Give mobile users choice over whether and how they view an ad, however, and brands can achieve the recognition (and even the affection) that traditional mobile advertising has so signally lacked.
A new generation of mobile ad formats is doing exactly this, and by empowering the consumer to choose whether or not to engage with advertising, is achieving stellar results in consumers' brand recall and perception.
These are the US Interactive Advertising Bureau's "Mobile Risings Stars" ,five brand-friendly units developed by ad agencies, publishers and other media organisations over the last two years and adopted into the official IAB Standard Ad Portfolio this June.

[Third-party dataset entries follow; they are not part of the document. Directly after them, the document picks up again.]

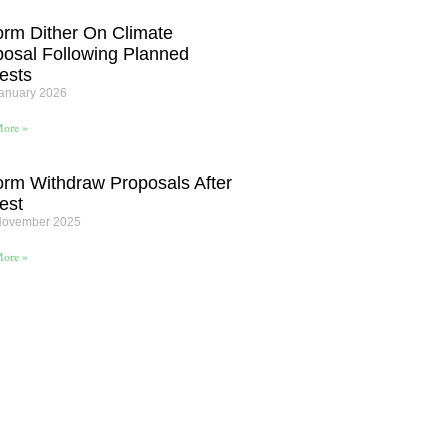
orm Dither On Climate
posal Following Planned
ests
January 2026
ore »
orm Withdraw Proposals After
est
November 2025
ore »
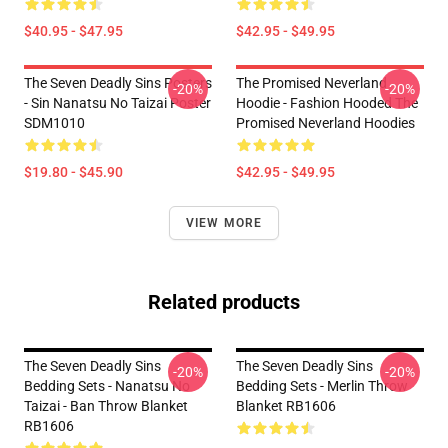
$40.95 - $47.95
$42.95 - $49.95
The Seven Deadly Sins Posters
The Promised Neverland
-20%
-20%
- Sin Nanatsu No Taizai Poster
Hoodie - Fashion Hooded The
SDM1010
Promised Neverland Hoodies
$19.80 - $45.90
$42.95 - $49.95
VIEW MORE
Related products
The Seven Deadly Sins
The Seven Deadly Sins
-20%
-20%
Bedding Sets - Nanatsu No
Bedding Sets - Merlin Throw
Taizai - Ban Throw Blanket
Blanket RB1606
RB1606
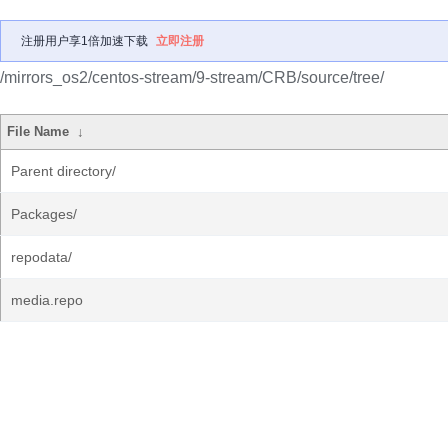
注册用户享1倍加速下载
立即注册
/mirrors_os2/centos-stream/9-stream/CRB/source/tree/
File Name
↓
Parent directory/
Packages/
repodata/
media.repo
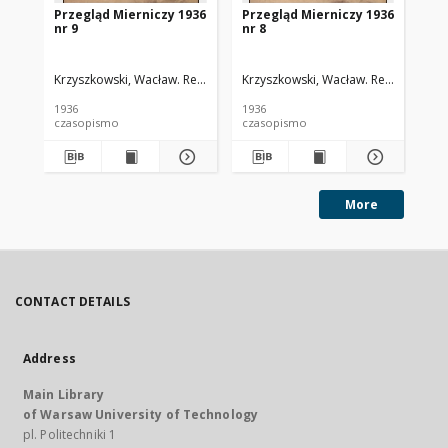
Przegląd Mierniczy 1936
Przegląd Mierniczy 1936
Pr
nr 9
nr 8
nr 
Krzyszkowski, Wacław. Red.
Krzyszkowski, Wacław. Red.
Krz
1936
1936
193
czasopismo
czasopismo
cz
More
CONTACT DETAILS
Address
Main Library
of Warsaw University of Technology
pl. Politechniki 1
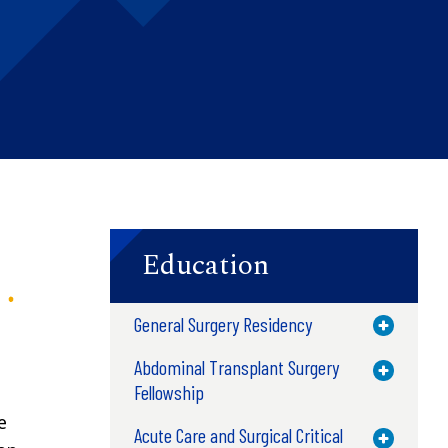
Education
General Surgery Residency
Toggle M
Abdominal Transplant Surgery
Toggle M
Fellowship
e
Acute Care and Surgical Critical
Toggle M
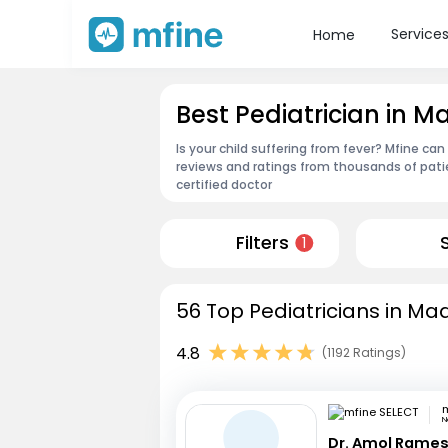
Service
Home
Best Pediatrician in
Is your child suffering from fever? Mfine c
reviews and ratings from thousands of pati
certified doctor
Filters
1
56 Top Pediatricians in M
4.8
(1192 Ratings)
m
N
Dr. Amol Rame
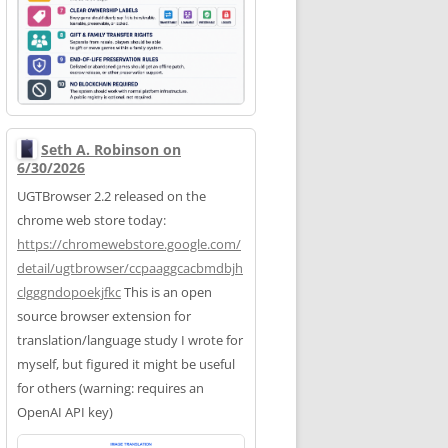
Seth A. Robinson on
6/30/2026
UGTBrowser 2.2 released on the
chrome web store today:
https://
chromewebstore.google.com/
deta
il/ugtbrowser/ccpaaggcacbmdbjh
clgggndopoekjfkc
This is an open
source browser extension for
translation/language study I wrote for
myself, but figured it might be useful
for others (warning: requires an
OpenAI API key)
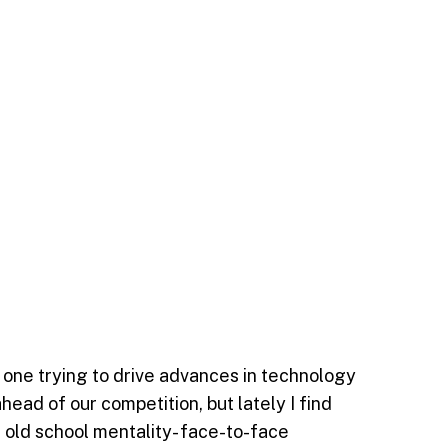
one trying to drive advances in technology
head of our competition, but lately I find
 old school mentality- face-to-face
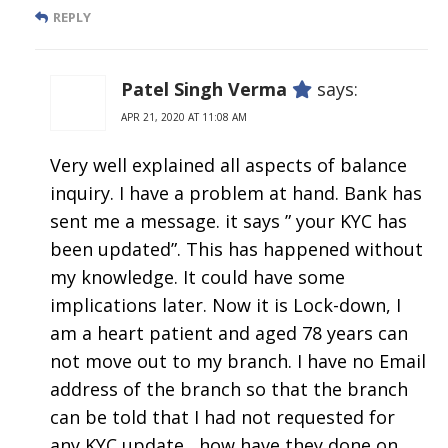
REPLY
Patel Singh Verma
says:
APR 21, 2020 AT 11:08 AM
Very well explained all aspects of balance
inquiry. I have a problem at hand. Bank has
sent me a message. it says ” your KYC has
been updated”. This has happened without
my knowledge. It could have some
implications later. Now it is Lock-down, I
am a heart patient and aged 78 years can
not move out to my branch. I have no Email
address of the branch so that the branch
can be told that I had not requested for
any KYC update , how have they done on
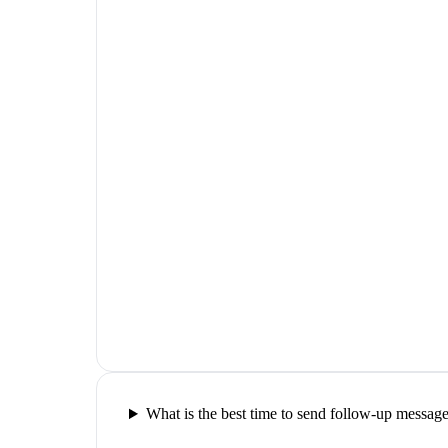
What is the best time to send follow-up messag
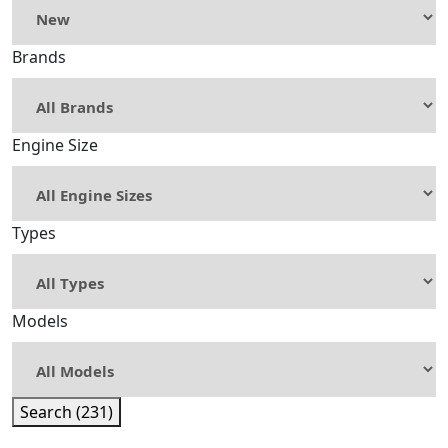
Brands
Engine Size
Types
Models
Search (231)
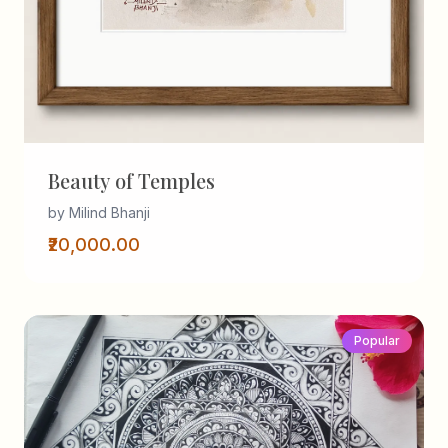
Beauty of Temples
by Milind Bhanji
₹20,000.00
Popular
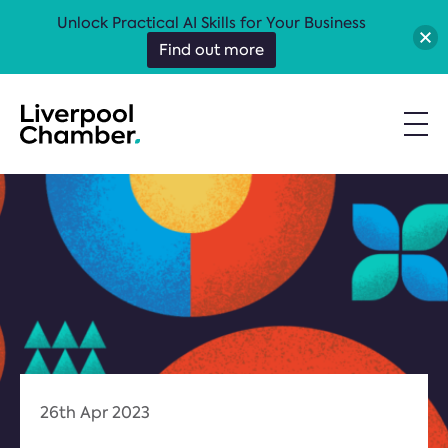
Unlock Practical AI Skills for Your Business
Find out more
26th Apr 2023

According to new research, the performance of the Mobile Rising Stars is the strongest evidence that creative ad formats far outshine traditional banner advertising.
The study compared the same advertising creative from cookie manufacturer OREO, displayed in both traditional banner and the six new Mobile Rising Stars formats such as the "Slider" and the "Film Strip",
The study compared the ad interaction and brand uplift of static banners with Mobile Rising Star formats, which provide a mix of in-content, expandable, pushdown and overlay advertising, all incorporating rich media functions.

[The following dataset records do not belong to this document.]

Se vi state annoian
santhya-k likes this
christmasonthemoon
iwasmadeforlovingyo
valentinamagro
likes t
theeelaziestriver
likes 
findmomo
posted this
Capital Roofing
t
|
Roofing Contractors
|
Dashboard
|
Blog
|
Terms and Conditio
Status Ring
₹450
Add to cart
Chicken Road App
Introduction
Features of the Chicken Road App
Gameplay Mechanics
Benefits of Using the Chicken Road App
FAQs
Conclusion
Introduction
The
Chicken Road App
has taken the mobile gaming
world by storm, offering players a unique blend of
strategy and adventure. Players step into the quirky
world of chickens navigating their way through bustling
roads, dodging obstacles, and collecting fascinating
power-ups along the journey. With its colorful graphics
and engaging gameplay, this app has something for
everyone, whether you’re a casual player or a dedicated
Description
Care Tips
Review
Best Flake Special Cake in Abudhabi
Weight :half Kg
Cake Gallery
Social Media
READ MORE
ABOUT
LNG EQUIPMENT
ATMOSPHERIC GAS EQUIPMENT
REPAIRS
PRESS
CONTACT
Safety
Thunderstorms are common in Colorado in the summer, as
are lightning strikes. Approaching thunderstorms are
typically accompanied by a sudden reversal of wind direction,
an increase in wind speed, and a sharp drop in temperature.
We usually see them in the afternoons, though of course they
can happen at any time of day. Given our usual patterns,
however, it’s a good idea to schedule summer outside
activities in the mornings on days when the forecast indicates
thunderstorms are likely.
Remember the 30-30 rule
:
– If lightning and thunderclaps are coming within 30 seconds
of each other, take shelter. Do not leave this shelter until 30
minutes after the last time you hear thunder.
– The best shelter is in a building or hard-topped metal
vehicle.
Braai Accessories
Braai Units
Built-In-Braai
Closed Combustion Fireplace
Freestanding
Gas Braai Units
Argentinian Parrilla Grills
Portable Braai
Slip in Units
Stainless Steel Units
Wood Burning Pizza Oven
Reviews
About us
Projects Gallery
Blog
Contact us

The standout finding from the research, for me, concerned brand recall: almost every user (98%) who viewed a Mobile Rising Star ad recalled the name of the brand advertised almost a fifth more than those who viewed the standard mobile banner ad.
Furthermore, those who interacted with a Rising Star ad were 23% more likely to recall the brand messaging than those who viewed a traditional static banner. This is powerful evidence that consumers want to be able to control whether or not they initiate and interact with ads.
The more marketers respect this desire and enable user-controlled ads, the more consumers are able to engage with ads on their own terms, and the better and more memorable their experience of that particular brand.
In such a competitive, crowded and noisy marketplace, these figures for brand recall could be justification enough of the new ad formats but there is plenty more this new generation of ad formats offer to marketers.
Interaction rates for Mobile Rising Star ads were almost double those of standard banner ads. They also inspire consumers to engage much earlier with the ad format, with consumers engaging with a Mobile Rising Star formaton average 26% faster than with traditional banners.
These results, highly encouraging as they are, only describe the influence that they have on consumers. They don't explain how consumers feel about the new ads. And what is perhaps most revolutionary about these new forms of mobile advertising is that people actually like them.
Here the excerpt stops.